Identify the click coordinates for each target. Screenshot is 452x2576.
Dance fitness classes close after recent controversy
*****
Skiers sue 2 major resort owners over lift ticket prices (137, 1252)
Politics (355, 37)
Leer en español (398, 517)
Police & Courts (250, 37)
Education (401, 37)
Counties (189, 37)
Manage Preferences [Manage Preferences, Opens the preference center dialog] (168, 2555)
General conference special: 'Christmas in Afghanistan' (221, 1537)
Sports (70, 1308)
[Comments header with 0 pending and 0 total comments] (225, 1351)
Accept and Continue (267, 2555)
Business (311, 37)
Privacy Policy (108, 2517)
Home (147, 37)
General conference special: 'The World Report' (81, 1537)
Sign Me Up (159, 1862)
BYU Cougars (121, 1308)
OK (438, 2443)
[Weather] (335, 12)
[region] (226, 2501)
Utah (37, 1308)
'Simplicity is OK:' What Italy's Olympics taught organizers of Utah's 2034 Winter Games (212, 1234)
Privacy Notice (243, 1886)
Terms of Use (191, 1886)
*****
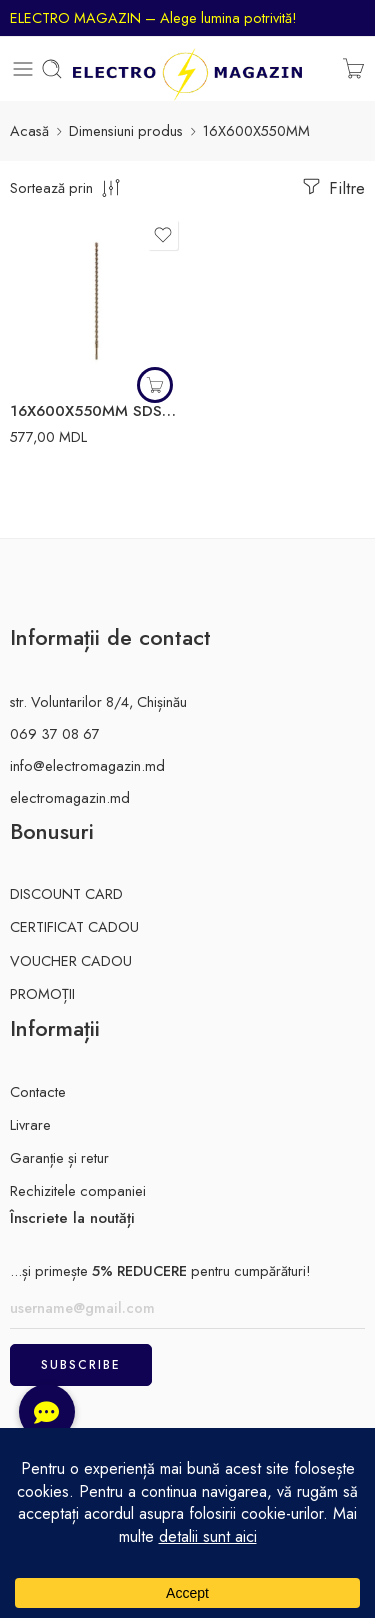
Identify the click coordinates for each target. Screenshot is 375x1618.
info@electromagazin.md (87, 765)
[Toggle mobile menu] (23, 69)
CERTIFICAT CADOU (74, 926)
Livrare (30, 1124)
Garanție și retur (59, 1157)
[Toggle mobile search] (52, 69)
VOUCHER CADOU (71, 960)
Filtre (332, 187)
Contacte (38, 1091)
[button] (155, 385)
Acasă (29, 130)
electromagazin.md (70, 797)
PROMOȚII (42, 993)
*****
▸ WORK REQUIRED
Copy out all the lines of the records that include "special".

▸ SOLVED PROBLEM
General conference special: 'Christmas in Afghanistan' (221, 1537)
General conference special: 'The World Report' (81, 1537)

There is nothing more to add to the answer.